An undergraduate thesis investigating how Gabor filter preprocessing influences the performance of a CNN-based gender classification system built on fingerprint images. The study ran a controlled comparison across three Gabor parameter configurations — default, high, and low — against a raw-image baseline, evaluated on two publicly available fingerprint datasets.
Problem Statement
Fingerprint images contain rich ridge structure information, but raw scans vary significantly in quality and contrast. The central question was whether Gabor filter-based enhancement — which amplifies ridge patterns by applying oriented frequency-selective filters — could give a CNN more discriminative texture features for soft biometric classification (gender), and if so, which filter configuration strikes the optimal balance.
Approach: Three-Parameter Comparative Study
Rather than treating Gabor filtering as a binary on/off choice, the study swept three distinct parameter regimes and compared each against the raw baseline across both datasets:
- Default: Balanced configuration (block size 16, kx/ky 0.65, angle increment 3°). Moderate ridge enhancement preserving fine detail.
- High: Stronger enhancement (block size 20, kx/ky 0.80, angle increment 4°). Wider filter kernels, more aggressive ridge amplification.
- Low: Subtle enhancement (block size 12, kx/ky 0.50, angle increment 2°).

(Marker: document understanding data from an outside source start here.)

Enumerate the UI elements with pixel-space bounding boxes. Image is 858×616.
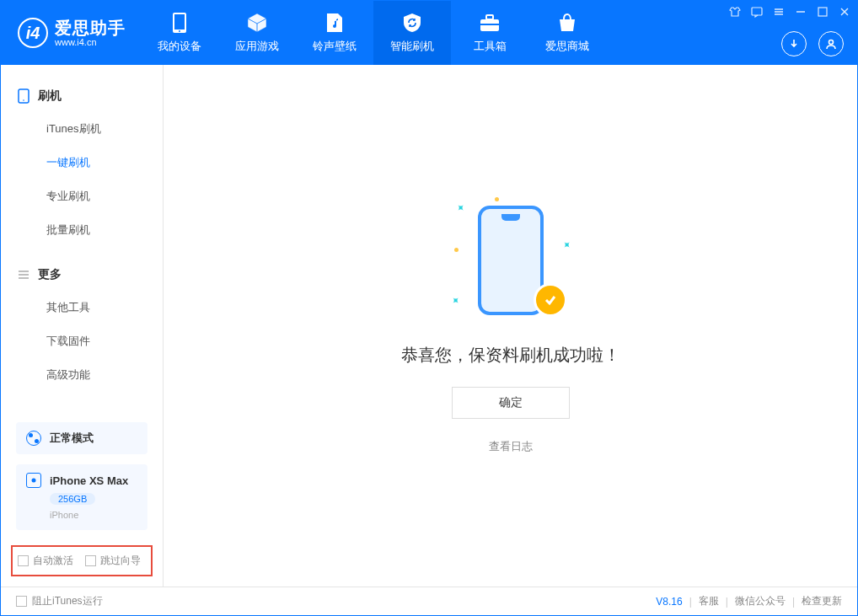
skin-icon[interactable] (729, 6, 741, 18)
svg-point-16 (23, 99, 24, 101)
svg-point-2 (179, 30, 180, 32)
device-mode-card[interactable]: 正常模式 (16, 422, 147, 454)
nav-tab-label: 智能刷机 (390, 39, 434, 54)
nav-tab-toolbox[interactable]: 工具箱 (451, 1, 528, 65)
version-label[interactable]: V8.16 (656, 596, 682, 608)
nav-tab-label: 工具箱 (474, 39, 507, 54)
refresh-shield-icon (401, 12, 423, 34)
nav-tab-label: 铃声壁纸 (313, 39, 357, 54)
svg-rect-4 (486, 15, 493, 19)
music-file-icon (324, 12, 346, 34)
toolbox-icon (479, 12, 501, 34)
checkbox-skip-guide[interactable]: 跳过向导 (85, 554, 141, 568)
checkbox-auto-activate[interactable]: 自动激活 (18, 554, 73, 568)
sidebar-item-advanced[interactable]: 高级功能 (1, 358, 163, 392)
app-header: i4 爱思助手 www.i4.cn 我的设备 应用游戏 铃声壁纸 智能刷机 工具… (1, 1, 857, 65)
device-name: iPhone XS Max (50, 474, 128, 487)
device-type: iPhone (50, 510, 78, 520)
logo-icon: i4 (18, 18, 48, 48)
svg-rect-11 (818, 8, 827, 16)
mode-icon (26, 431, 41, 446)
nav-tab-label: 我的设备 (158, 39, 201, 54)
nav-tab-smart-flash[interactable]: 智能刷机 (373, 1, 451, 65)
sidebar-section-title: 刷机 (38, 88, 62, 104)
footer-right: V8.16 | 客服 | 微信公众号 | 检查更新 (656, 594, 842, 608)
checkbox-icon (85, 555, 96, 566)
app-body: 刷机 iTunes刷机 一键刷机 专业刷机 批量刷机 更多 其他工具 下载固件 … (1, 65, 857, 587)
sidebar-section-more[interactable]: 更多 (1, 259, 163, 291)
phone-icon (169, 12, 190, 34)
logo-text: 爱思助手 www.i4.cn (55, 19, 126, 47)
footer-link-check-update[interactable]: 检查更新 (802, 594, 842, 608)
footer-link-support[interactable]: 客服 (699, 594, 719, 608)
menu-icon[interactable] (773, 6, 785, 18)
checkbox-label: 自动激活 (33, 554, 73, 568)
nav-tab-label: 爱思商城 (545, 39, 589, 54)
feedback-icon[interactable] (751, 6, 763, 18)
svg-rect-1 (174, 14, 185, 29)
device-capacity: 256GB (50, 493, 95, 505)
sidebar: 刷机 iTunes刷机 一键刷机 专业刷机 批量刷机 更多 其他工具 下载固件 … (1, 65, 164, 587)
nav-tab-my-device[interactable]: 我的设备 (141, 1, 218, 65)
header-right-actions (781, 31, 844, 56)
maximize-icon[interactable] (817, 6, 829, 18)
checkbox-icon (18, 555, 29, 566)
svg-point-14 (829, 40, 834, 45)
brand-title: 爱思助手 (55, 19, 126, 37)
cube-icon (246, 12, 268, 34)
brand-subtitle: www.i4.cn (55, 37, 126, 47)
sidebar-section-flash[interactable]: 刷机 (1, 80, 163, 112)
sidebar-item-download-firmware[interactable]: 下载固件 (1, 324, 163, 358)
device-icon (26, 473, 41, 488)
sidebar-item-pro-flash[interactable]: 专业刷机 (1, 179, 163, 213)
success-check-icon (534, 283, 567, 317)
nav-tabs: 我的设备 应用游戏 铃声壁纸 智能刷机 工具箱 爱思商城 (141, 1, 606, 65)
close-icon[interactable] (839, 6, 850, 18)
sidebar-section-title: 更多 (38, 267, 62, 282)
minimize-icon[interactable] (795, 6, 807, 18)
confirm-button[interactable]: 确定 (452, 387, 570, 419)
device-card[interactable]: iPhone XS Max 256GB iPhone (16, 464, 147, 530)
phone-outline-icon (18, 88, 29, 104)
device-mode-label: 正常模式 (50, 431, 94, 446)
success-illustration: ✦✦✦ (456, 197, 566, 324)
sidebar-item-batch-flash[interactable]: 批量刷机 (1, 213, 163, 247)
svg-rect-6 (752, 8, 762, 15)
window-controls (729, 6, 850, 18)
nav-tab-label: 应用游戏 (235, 39, 279, 54)
checkbox-label: 阻止iTunes运行 (32, 594, 103, 608)
nav-tab-apps-games[interactable]: 应用游戏 (218, 1, 296, 65)
checkbox-icon (16, 596, 27, 607)
nav-tab-ringtone-wallpaper[interactable]: 铃声壁纸 (296, 1, 373, 65)
download-button[interactable] (781, 31, 807, 56)
success-title: 恭喜您，保资料刷机成功啦！ (401, 344, 620, 367)
view-log-link[interactable]: 查看日志 (489, 439, 533, 454)
main-content: ✦✦✦ 恭喜您，保资料刷机成功啦！ 确定 查看日志 (164, 65, 857, 587)
checkbox-label: 跳过向导 (100, 554, 141, 568)
sidebar-item-other-tools[interactable]: 其他工具 (1, 291, 163, 324)
store-icon (556, 12, 578, 34)
footer-link-wechat[interactable]: 微信公众号 (735, 594, 786, 608)
app-logo[interactable]: i4 爱思助手 www.i4.cn (1, 18, 141, 48)
checkbox-block-itunes[interactable]: 阻止iTunes运行 (16, 594, 103, 608)
sidebar-item-itunes-flash[interactable]: iTunes刷机 (1, 112, 163, 146)
user-button[interactable] (818, 31, 844, 56)
list-icon (18, 269, 29, 281)
app-footer: 阻止iTunes运行 V8.16 | 客服 | 微信公众号 | 检查更新 (1, 587, 857, 615)
nav-tab-store[interactable]: 爱思商城 (528, 1, 606, 65)
svg-rect-5 (480, 24, 499, 25)
flash-options-highlighted: 自动激活 跳过向导 (11, 545, 153, 576)
sidebar-item-oneclick-flash[interactable]: 一键刷机 (1, 146, 163, 179)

Finer-grained orientation sampling, lower amplification.
The Gabor pipeline itself — implemented in FingerprintImageEnhancer — runs four stages per image: ridge segmentation (block-wise standard deviation thresholding), local orientation estimation (gradient of Gaussian), ridge frequency estimation (column-projection peak detection), and finally oriented Gabor filter convolution to produce a binary ridge map.
CNN Architecture & Training
A custom CNN was built in TensorFlow/Keras with four convolutional blocks (16 → 32 → 64 → 128 filters, 3×3 kernels, ReLU), each followed by Batch Normalization, Max Pooling (2×2), and Dropout (0.2). A Global Max Pooling layer feeds into a Dense(128) + Dropout(0.5) head, terminating in a sigmoid output for binary male/female classification.
Training used Adam with ReduceLROnPlateau (patience 20, factor 0.1) and balanced class weights to handle the uneven gender distribution in both datasets. Performance was assessed via 5-fold stratified cross-validation (100 epochs per fold, batch size 16), with weighted F1-score and AUC as the primary metrics.
Datasets
- SOCOFing (Sokoto Coventry Fingerprint Dataset): Preprocessed from raw BMP scans (90×97 px); Gabor-enhanced outputs at 180×194 px.
- Family Fingerprint Dataset: Higher-resolution source images (512×512 px); Gabor-enhanced outputs resized to 256×256 px.
Results & Impact
- Best configuration: Default Gabor parameters outperformed both raw baseline and the high/low variants on both datasets, confirming that the enhancement is beneficial but sensitive to over-tuning.
- SOCOFing (default): Mean weighted F1-score of 73.46% and AUC of 69.72% across 5 folds.
- Family (default): Mean weighted F1-score of 70.1% and AUC of 74.41% across 5 folds.
- Results provide empirical evidence that Gabor-based ridge enhancement is a meaningful preprocessing step for fingerprint soft-biometric classification, with the filter parameterization meaningfully affecting model outcomes.